WHAT THE TASK REQUIRES :: Go through the records and transcribe them exactly, passing over any picture.
■ ■ ■
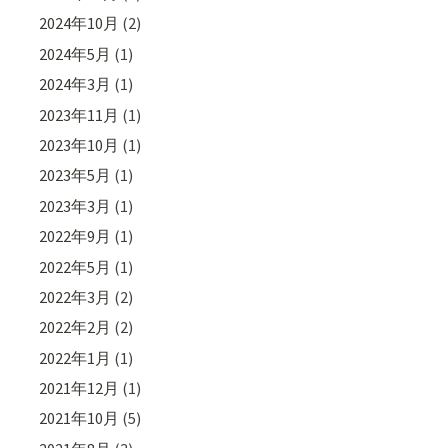
2024年10月
(2)
2024年5月
(1)
2024年3月
(1)
2023年11月
(1)
2023年10月
(1)
2023年5月
(1)
2023年3月
(1)
2022年9月
(1)
2022年5月
(1)
2022年3月
(2)
2022年2月
(2)
2022年1月
(1)
2021年12月
(1)
2021年10月
(5)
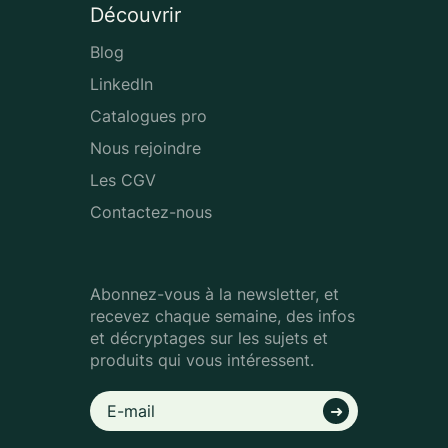
Découvrir
Blog
LinkedIn
Catalogues pro
Nous rejoindre
Les CGV
Contactez-nous
Abonnez-vous à la newsletter, et
recevez chaque semaine, des infos
et décryptages sur les sujets et
produits qui vous intéressent.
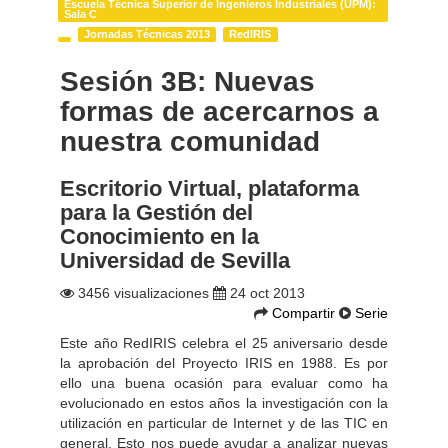
Escuela Técnica Superior de Ingenieros Industriales (UPM):
Sala C
Jornadas Técnicas 2013
RedIRIS
Sesión 3B: Nuevas
formas de acercarnos a
nuestra comunidad
Escritorio Virtual, plataforma
para la Gestión del
Conocimiento en la
Universidad de Sevilla
3456 visualizaciones
24 oct 2013
Compartir
Serie
Este año RedIRIS celebra el 25 aniversario desde
la aprobación del Proyecto IRIS en 1988. Es por
ello una buena ocasión para evaluar como ha
evolucionado en estos años la investigación con la
utilización en particular de Internet y de las TIC en
general. Esto nos puede ayudar a analizar nuevas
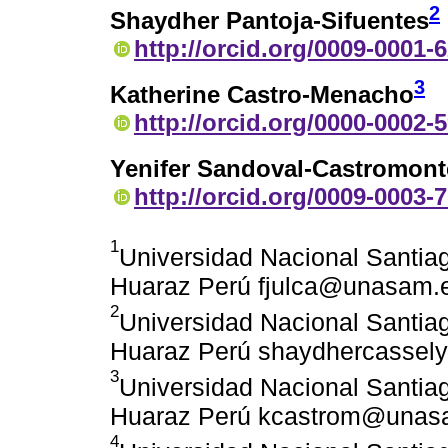
2
Shaydher Pantoja-Sifuentes
http://orcid.org/0009-0001-
3
Katherine Castro-Menacho
http://orcid.org/0000-0002-
Yenifer Sandoval-Castromont
http://orcid.org/0009-0003-
1
Universidad Nacional Santia
Huaraz Perú fjulca@unasam.
2
Universidad Nacional Santia
Huaraz Perú shaydhercassel
3
Universidad Nacional Santia
Huaraz Perú kcastrom@unas
4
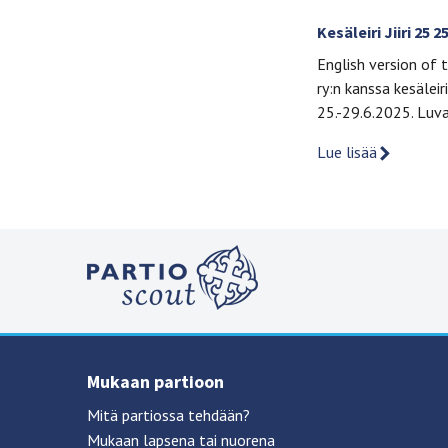
Kesäleiri Jiiri 25 2
English version of
ry:n kanssa kesälei
25.-29.6.2025. Luv
Lue lisää
Mukaan partioon
Mitä partiossa tehdään?
Mukaan lapsena tai nuorena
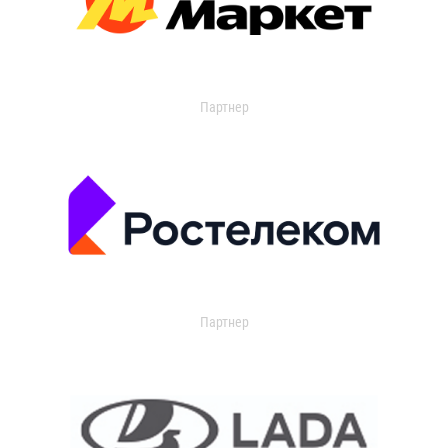
Партнер
Партнер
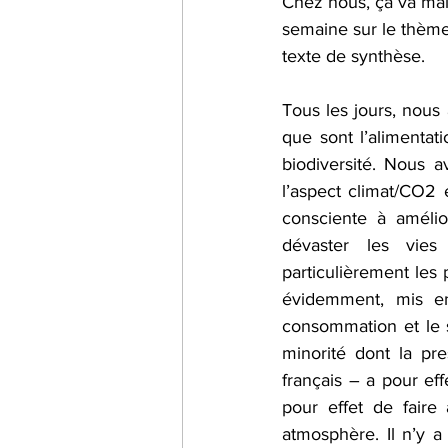
Chez nous, ça va mai
semaine sur le thème 
Impact carbone
alimen
texte de synthèse.
Tous les jours, nous
Jumelles
informations
que sont l’alimentati
biodiversité. Nous 
l’aspect climat/CO2
consciente à améli
dévaster les vies
particulièrement les 
évidemment, mis en
consommation et le s
minorité dont la pre
français – a pour ef
pour effet de faire
atmosphère. Il n’y 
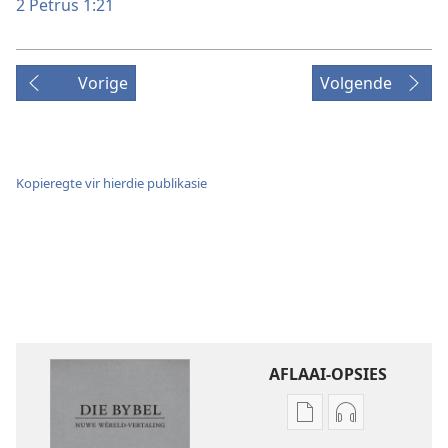
2 Petrus 1:21
Vorige
Volgende
Kopieregte vir hierdie publikasie
AFLAAI-OPSIES
Aflaai-
Aflaai-
opsies
opsies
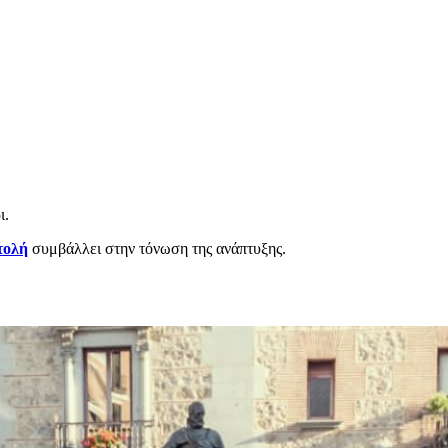
ι.
τολή
συμβάλλει στην τόνωση της ανάπτυξης.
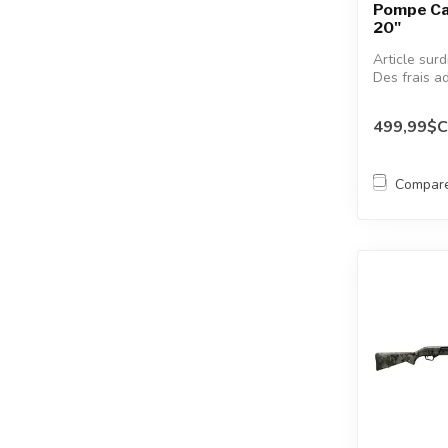
Pompe Ca
20"
Article sur
Des frais a
appliqués.
499,99$
Compar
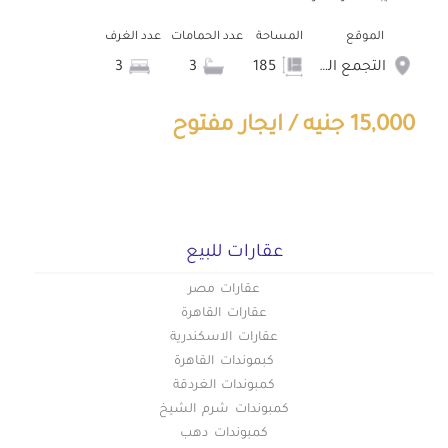
الموقع
المساحة
عدد الحمامات
عدد الغرف
التجمع الخامس الشويفات
185
3
3
15,000 جنيه / ايجار مفتوح
عقارات للبيع
عقارات مصر
عقارات القاهرة
عقارات الاسكندرية
كبموندات القاهرة
كمبوندات الغردقة
كمبوندات شرم الشيخ
كمبوندات دهب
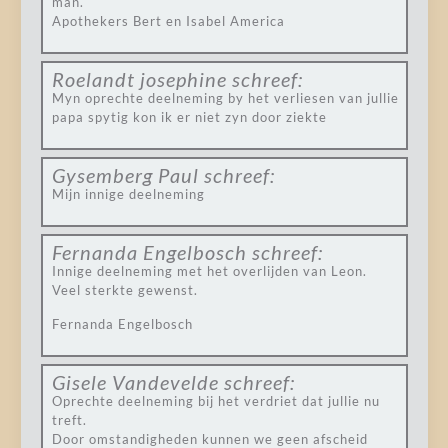
man.
Apothekers Bert en Isabel America
Roelandt josephine
schreef:
Myn oprechte deelneming by het verliesen van jullie
papa spytig kon ik er niet zyn door ziekte
Gysemberg Paul
schreef:
Mijn innige deelneming
Fernanda Engelbosch
schreef:
Innige deelneming met het overlijden van Leon.
Veel sterkte gewenst.
Fernanda Engelbosch
Gisele Vandevelde
schreef:
Oprechte deelneming bij het verdriet dat jullie nu
treft.
Door omstandigheden kunnen we geen afscheid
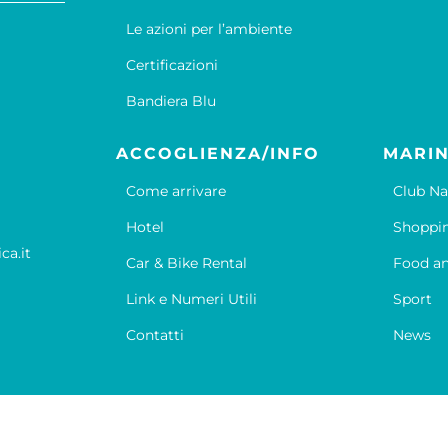
Le azioni per l’ambiente
Certificazioni
Bandiera Blu
ACCOGLIENZA/INFO
MARIN
Come arrivare
Club Na
Hotel
Shoppi
ca.it
Car & Bike Rental
Food an
Link e Numeri Utili
Sport
Contatti
News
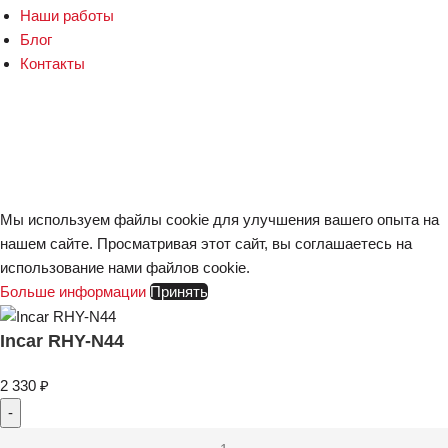
Наши работы
Блог
Контакты
Политика конфиденциальности
Кузница АвтоЗвука
2025. Все права защищены.
Веб-студия
MakerPress
Мы используем файлы cookie для улучшения вашего опыта на
нашем сайте. Просматривая этот сайт, вы соглашаетесь на
использование нами файлов cookie.
Больше информации
Принять
Incar RHY-N44
2 330
₽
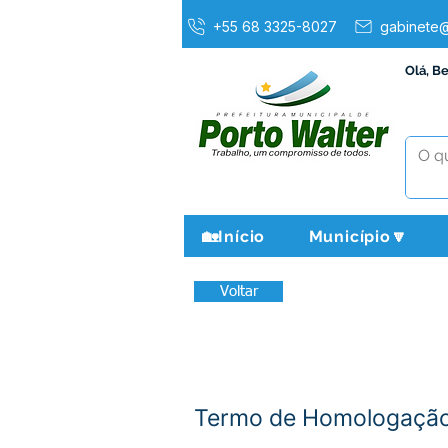
+55 68 3325-8027
gabinete@
Olá, B
🏡Início
Município🔽
Voltar
Termo de Homologação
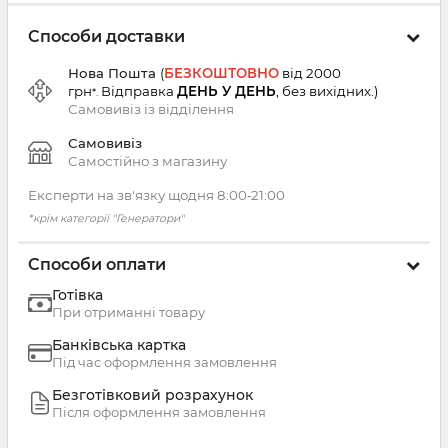
Способи доставки
Нова Пошта
(
БЕЗКОШТОВНО
від 2000
грн
Відправка
ДЕНЬ У ДЕНЬ
, без вихідних.
)
*.
Самовивіз із
відділення
Самовивіз
Самостійно з магазину
Експерти на зв'язку щодня 8:00‑21:00
*крім категорії "Генератори"
Способи оплати
Готівка
При отриманні товару
Банківська картка
Під час оформлення замовлення
Безготівковий розрахунок
Після оформлення замовлення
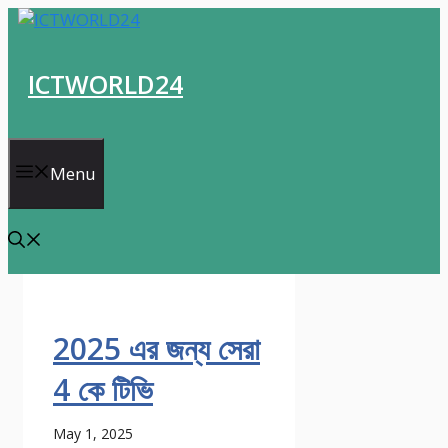
Skip
to
content
ICTWORLD24
Menu
2025 এর জন্য সেরা
4 কে টিভি
May 1, 2025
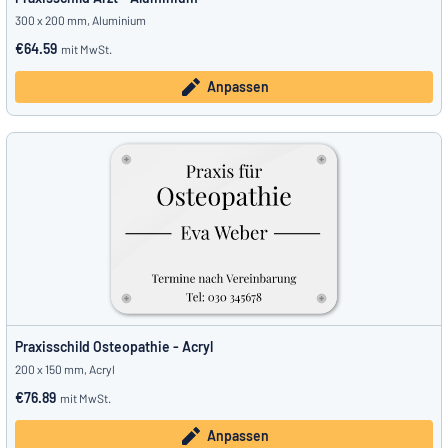
300 x 200 mm, Aluminium
€64.59
mit MwSt.
Anpassen
Praxisschild Osteopathie - Acryl
200 x 150 mm, Acryl
€76.89
mit MwSt.
Anpassen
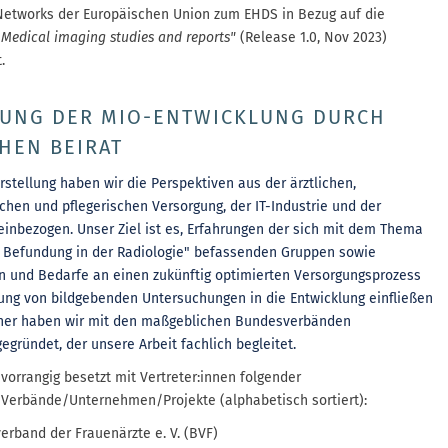
Networks der Europäischen Union zum EHDS in Bezug auf die
 Medical imaging studies and reports"
(Release 1.0, Nov 2023)
.
TUNG DER MIO-ENTWICKLUNG DURCH
HEN BEIRAT
rstellung haben wir die Perspektiven aus der ärztlichen,
hen und pflegerischen Versorgung, der IT-Industrie und der
einbezogen. Unser
Ziel
ist es, Erfahrungen der sich mit dem Thema
e Befundung in der Radiologie" befassenden Gruppen sowie
n und Bedarfe an einen zukünftig optimierten Versorgungsprozess
ung von bildgebenden Untersuchungen in die Entwicklung einfließen
her haben wir mit den
maßgeblichen Bundesverbänden
ge
gründet, der unsere Arbeit fachlich begleitet.
 vorrangig besetzt mit Vertreter:innen folgender
/Verbände/Unternehmen/Projekte (alphabetisch sortiert):
erband der Frauenärzte e. V. (BVF)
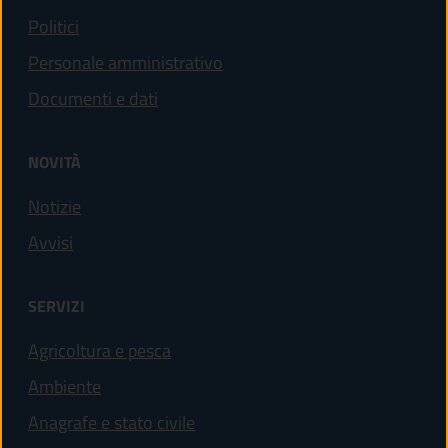
Politici
Personale amministrativo
Documenti e dati
NOVITÀ
Notizie
Avvisi
SERVIZI
Agricoltura e pesca
Ambiente
Anagrafe e stato civile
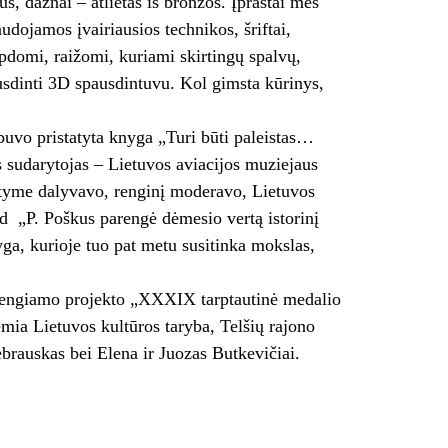
s, dažnai – atlietas iš bronzos. Įprastai mes
udojamos įvairiausios technikos, šriftai,
ipdomi, raižomi, kuriami skirtingų spalvų,
ausdinti 3D spausdintuvu. Kol gimsta kūrinys,
buvo pristatyta knyga „Turi būti paleistas…
 sudarytojas – Lietuvos aviacijos muziejaus
tatyme dalyvavo, renginį moderavo, Lietuvos
d „P. Poškus parengė dėmesio vertą istorinį
ga, kurioje tuo pat metu susitinka mokslas,
 rengiamo projekto „XXXIX tarptautinė medalio
emia Lietuvos kultūros taryba, Telšių rajono
ebrauskas bei Elena ir Juozas Butkevičiai.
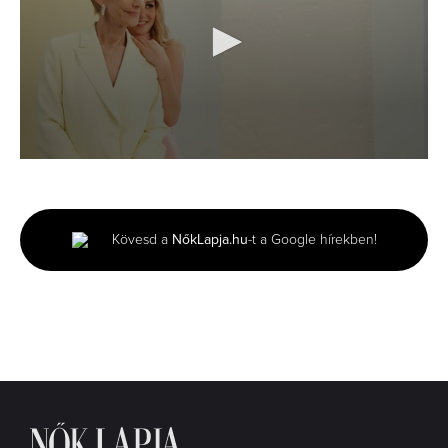
0
seconds
of
3
minutes,
Kövesd a
NőkLapja.hu
-t a Google hírekben!
51
seconds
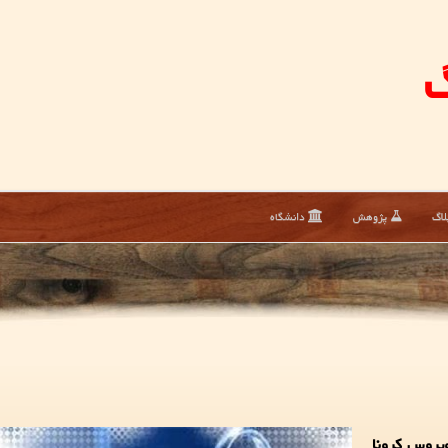
گ
لاگ
پژوهش
دانشگاه
 متوجه شده اند 90 درصد ویروس كرونا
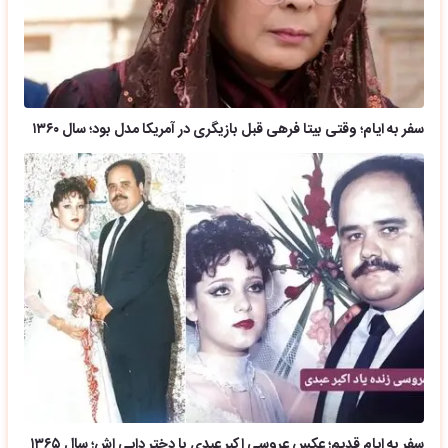
سفر به ایام؛ وقتی بیتا فرهی قبل بازیگری در آمریکا مدل بود؛ سال ۱۳۶۰
سفر به ایام قدیم؛ عکس عروسی اکبر عبدی با دختر دایی اش؛ سال ۱۳۶۵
■ ■ ■
SOLUTION BELOW ::
2024年10月
(2)
2024年5月
(1)
2024年3月
(1)
2023年11月
(1)
2023年10月
(1)
2023年5月
(1)
2023年3月
(1)
2022年9月
(1)
2022年5月
(1)
2022年3月
(2)
2022年2月
(2)
2022年1月
(1)
2021年12月
(1)
2021年10月
(5)
Découvrir
Blog
LinkedIn
Catalogues pro
Nous rejoindre
Les CGV
Contactez-nous
Abonnez-vous à la newsletter, et
recevez chaque semaine, des infos
et décryptages sur les sujets et
produits qui vous intéressent.
Escuela Técnica Superior de Ingenieros Industriales (UPM):
Sala C
Jornadas Técnicas 2013
RedIRIS
Sesión 3B: Nuevas
formas de acercarnos a
nuestra comunidad
Escritorio Virtual, plataforma
para la Gestión del
Conocimiento en la
Universidad de Sevilla
3456 visualizaciones
24 oct 2013
Compartir
Serie
Este año RedIRIS celebra el 25 aniversario desde
la aprobación del Proyecto IRIS en 1988. Es por
ello una buena ocasión para evaluar como ha
evolucionado en estos años la investigación con la
utilización en particular de Internet y de las TIC en
general. Esto nos puede ayudar a analizar nuevas
2
Shaydher Pantoja-Sifuentes
http://orcid.org/0009-0001-
3
Katherine Castro-Menacho
http://orcid.org/0000-0002-
Yenifer Sandoval-Castromont
http://orcid.org/0009-0003-
1
Universidad Nacional Santia
Huaraz Perú fjulca@unasam.
2
Universidad Nacional Santia
Huaraz Perú shaydhercassel
3
Universidad Nacional Santia
Huaraz Perú kcastrom@unas
4
Kesäleiri Jiiri 25 2
English version of
ry:n kanssa kesälei
25.-29.6.2025. Luv
Lue lisää
Mukaan partioon
Mitä partiossa tehdään?
Mukaan lapsena tai nuorena
Партнер
Партнер
Chez nous, ça va mai
semaine sur le thème 
Impact carbone
alimen
texte de synthèse.
Tous les jours, nous
Jumelles
informations
que sont l’alimentati
biodiversité. Nous 
l’aspect climat/CO2
consciente à améli
dévaster les vies
particulièrement les 
évidemment, mis en
consommation et le s
minorité dont la pre
français – a pour ef
pour effet de faire
atmosphère. Il n’y 
2 Petrus 1:21
Vorige
Volgende
Kopieregte vir hierdie publikasie
AFLAAI-OPSIES
Aflaai-
Aflaai-
opsies
opsies
ι.
τολή
συμβάλλει στην τόνωση της ανάπτυξης.
Pompe Ca
20"
Article sur
Des frais a
appliqués.
499,99$
Compar
الموقع
المساحة
عدد الحمامات
عدد الغرف
التجمع الخامس الشويفات
185
3
3
15,000 جنيه / ايجار مفتوح
عقارات للبيع
عقارات مصر
عقارات القاهرة
عقارات الاسكندرية
كبموندات القاهرة
كمبوندات الغردقة
كمبوندات شرم الشيخ
كمبوندات دهب
man.
Apothekers Bert en Isabel America
Roelandt josephine
schreef:
Myn oprechte deelneming by het verliesen van jullie
papa spytig kon ik er niet zyn door ziekte
Gysemberg Paul
schreef:
Mijn innige deelneming
Fernanda Engelbosch
schreef:
Innige deelneming met het overlijden van Leon.
Veel sterkte gewenst.
Fernanda Engelbosch
Gisele Vandevelde
schreef:
Oprechte deelneming bij het verdriet dat jullie nu
treft.
Door omstandigheden kunnen we geen afscheid
Le azioni per l’ambiente
Certificazioni
Bandiera Blu
ACCOGLIENZA/INFO
MARIN
Come arrivare
Club Na
Hotel
Shoppi
ca.it
Car & Bike Rental
Food an
Link e Numeri Utili
Sport
Contatti
News
Наши работы
Блог
Контакты
Политика конфиденциальности
Кузница АвтоЗвука
2025. Все права защищены.
Веб-студия
MakerPress
Мы используем файлы cookie для улучшения вашего опыта на
нашем сайте. Просматривая этот сайт, вы соглашаетесь на
использование нами файлов cookie.
Больше информации
Принять
Incar RHY-N44
2 330
₽
+55 68 3325-8027
gabinete@
Olá, B
🏡Início
Município🔽
Voltar
Termo de Homologação
Способи доставки
Нова Пошта
(
БЕЗКОШТОВНО
від 2000
грн
Відправка
ДЕНЬ У ДЕНЬ
, без вихідних.
)
*.
Самовивіз із
відділення
Самовивіз
Самостійно з магазину
Експерти на зв'язку щодня 8:00‑21:00
*крім категорії "Генератори"
Способи оплати
Готівка
При отриманні товару
Банківська картка
Під час оформлення замовлення
Безготівковий розрахунок
Після оформлення замовлення
Skip
to
content
ICTWORLD24
Menu
2025 এর জন্য সেরা
4 কে টিভি
May 1, 2025
300 x 200 mm, Aluminium
€64.59
mit MwSt.
Anpassen
Praxisschild Osteopathie - Acryl
200 x 150 mm, Acryl
€76.89
mit MwSt.
Anpassen
Networks der Europäischen Union zum EHDS in Bezug auf die
 Medical imaging studies and reports"
(Release 1.0, Nov 2023)
.
TUNG DER MIO-ENTWICKLUNG DURCH
HEN BEIRAT
rstellung haben wir die Perspektiven aus der ärztlichen,
hen und pflegerischen Versorgung, der IT-Industrie und der
einbezogen. Unser
Ziel
ist es, Erfahrungen der sich mit dem Thema
e Befundung in der Radiologie" befassenden Gruppen sowie
n und Bedarfe an einen zukünftig optimierten Versorgungsprozess
ung von bildgebenden Untersuchungen in die Entwicklung einfließen
her haben wir mit den
maßgeblichen Bundesverbänden
ge
gründet, der unsere Arbeit fachlich begleitet.
 vorrangig besetzt mit Vertreter:innen folgender
/Verbände/Unternehmen/Projekte (alphabetisch sortiert):
erband der Frauenärzte e. V. (BVF)
Politici
Personale amministrativo
Documenti e dati
NOVITÀ
Notizie
Avvisi
SERVIZI
Agricoltura e pesca
Ambiente
Anagrafe e stato civile
s, dažnai – atlietas iš bronzos. Įprastai mes
udojamos įvairiausios technikos, šriftai,
ipdomi, raižomi, kuriami skirtingų spalvų,
ausdinti 3D spausdintuvu. Kol gimsta kūrinys,
buvo pristatyta knyga „Turi būti paleistas…
 sudarytojas – Lietuvos aviacijos muziejaus
tatyme dalyvavo, renginį moderavo, Lietuvos
d „P. Poškus parengė dėmesio vertą istorinį
ga, kurioje tuo pat metu susitinka mokslas,
 rengiamo projekto „XXXIX tarptautinė medalio
emia Lietuvos kultūros taryba, Telšių rajono
ebrauskas bei Elena ir Juozas Butkevičiai.
0
seconds
of
3
minutes,
Kövesd a
NőkLapja.hu
-t a Google hírekben!
51
seconds
گ
لاگ
پژوهش
دانشگاه
 متوجه شده اند 90 درصد ویروس كرونا
سفر به ایام؛ وقتی بیتا فرهی قبل بازیگری در آمریکا مدل بود؛ سال ۱۳۶۰
سفر به ایام قدیم؛ عکس عروسی اکبر عبدی با دختر دایی اش؛ سال ۱۳۶۵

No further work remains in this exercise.